Similarly the function forceIncrTrend can be used to force a monotonically increasing trend if required. The function manualSplit can be used to manually split the variable based on specified cuts. The function naCombine can be used to combine the NA bin with either the bin having the closest bad rate or the average bad rate if the count of observations in NA bin is low.


Once this is done, the splits created can be replicated on a test dataframe to check if the same trand will hold on this.
Eg: b2 <- binTest(b1, testDf, “BAD_FLG”, c(“age”, “LTV”))


If there are a lot of flips on the test data, the variable can be discarded. Otherwise, increasing/decreasing trends can be forced on b2 to ensure that there are no flips. This can then be tested on the original data.
Eg: b1 <- binTest(b2, loanData, “BAD_FLG”, c(“age”, “LTV”))
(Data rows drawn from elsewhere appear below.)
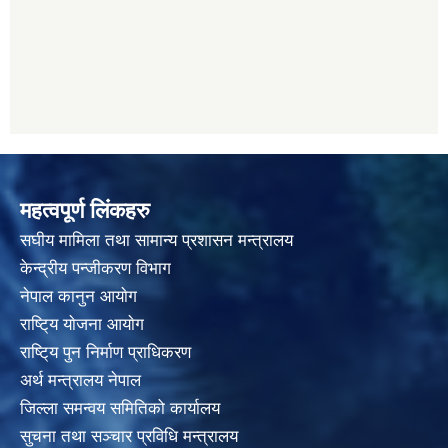
महत्वपूर्ण लिंकहरु
स‌घीय मामिला तथा सामान्य प्रशासन मन्त्रालय
केन्द्रीय पन्जीकरण विभाग
नेपाल कानुन आयाेग
राष्टि्य याेजना आयाेग
राष्टि्य पुन निर्माण प्राधिकरण
अर्थ मन्त्रालय नेपाल
जिल्ला समन्वय समितिको कार्यालय
सुचना तथा सञ्चार प्रविधि मन्त्रालय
Once the bins have been finalized, variables can be shortlisted based on IV and linearity. The bins of these shortlisted variables can be created in the data using the function createBins.
Eg: loanData1 <- createBins(b1, loanData, c(“age”, “LTV”))

The data frame loanData1 will have all the variables of data frame loanData along with binned variables which will be created with the prefix “b_” before the original name of the variable.